September, 9, 2019, Washington--パターン認識、リスク管理、その他の同様に複雑なタスクでは、最も強力なコンピュータさえ、まだ人の脳にはかなわない。とはいえ、光ニューラルネットワークの最近の進歩は、人の脳でニューロンが反応する方法を模擬することで、そのギャプを埋めつつある。
大規模な光ニューラルネットワークの実用化を進める重要なステップでは、研究チームは、その種のものでは初めての多層オールオプティカル人工ニューラルネットワークを実証した。一般に、この種の人工知能は、従来の計算アプローチではできない複雑な問題に取り組むことができるが、現在の設計は、時間がかかり、エネルギー集約的で膨大ななコンピュータリソースを必要とする。このため、実用的な光人工ニューラルネットワークの開発に大きな関心が集まっている。このようなネットワークは、従来のコンピュータをベースにしたものよりも高速で、省エネである。
Oticaに発表された論文で、香港科学技術大学(HKUST)の研究チームは、2層オールオプティカルニューラルネットワークを詳細に紹介し、それを複雑な分類作業に適用することに成功したと報告している。
「われわれのオールオプティカルスキームは、光の速度で光並列計算を行うニューラルネットワークを可能にし、省エネである。大規模なオールオプティカルニューラルネットワークなら、画像認識から科学的研究までのアプリケーションに利用できる」と研究チームのJunwei Liuは話している。
オールオプティカルネットワークの構築
従来のハイブリッドオプティカルニューラルネットワークでは、光コンポーネントは、一般に線形動作に使われ、非線形活性化機能は、通常電子的に実装された。非線形オプティクスは、一般にハイパワーレーザを必要とし、光ニューラルネットワークに実装することが難しいからである。非線形活性化機能とは、人の脳のニューロンが反応する方法をシミュレートする機能である。
この課題を克服するために、研究チームは、非線形機能のために電磁誘導透過を持つ冷却原子を利用した。「この光誘導効果は、非常に弱いレーザパワーで達成可能である。この効果は、非線形量子干渉に基づいているので、われわれのシステムを,古典的方法では扱いにくい問題を解く量子ニューラルネットワークに拡張することができる」と研究チームのShengwang Duは説明している。

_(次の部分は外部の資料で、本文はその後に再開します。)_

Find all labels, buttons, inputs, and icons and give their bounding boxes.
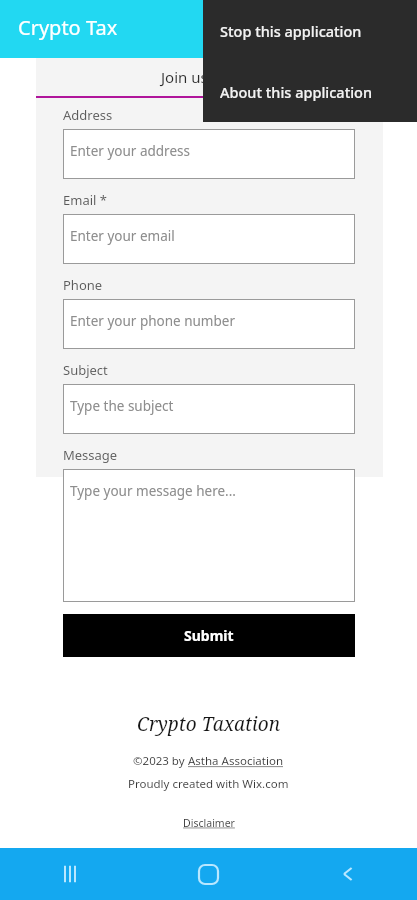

その新しいアプローチの能力と実行可能性を確認するために研究チームは、16の入力と2つの出力を持つ、2レイヤーの完全接続オールオプティカルニューラルネットワークを構築した。チームは、そのオールオプティカルネットワークを利用して、アイシング(Ising)モデル、磁気の統計的モデルの秩序と無秩序相を分類した。結果は、そのオールオプティカルネットワークが、よく訓練されたコンピュータベースのニューラルネットワークと同様に正確であることを示した。
大規模オプティカルニューラルネットワーク
研究チームは、そのオールオプティカルアプローチを大規模なオールオプティカルネットワークに拡張する計画である。その大規模なニューラルネットワークは、画像認識など特殊な実用的アプリケーション向けに設計された複雑なアーキテクチュアを持つ。これは、そのスキームが大規模で機能することの証明に役立つ。
「わけわれの研究は概念実証デモであるが、将来的には人工知能の光バージョンの開発が可能になる。次の世代の人工知能ハードウエアは、今日のコンピュータベースの人工知能と比べて、直感的に、はるかに高速であり、省エネである」と研究チームはコメントしている。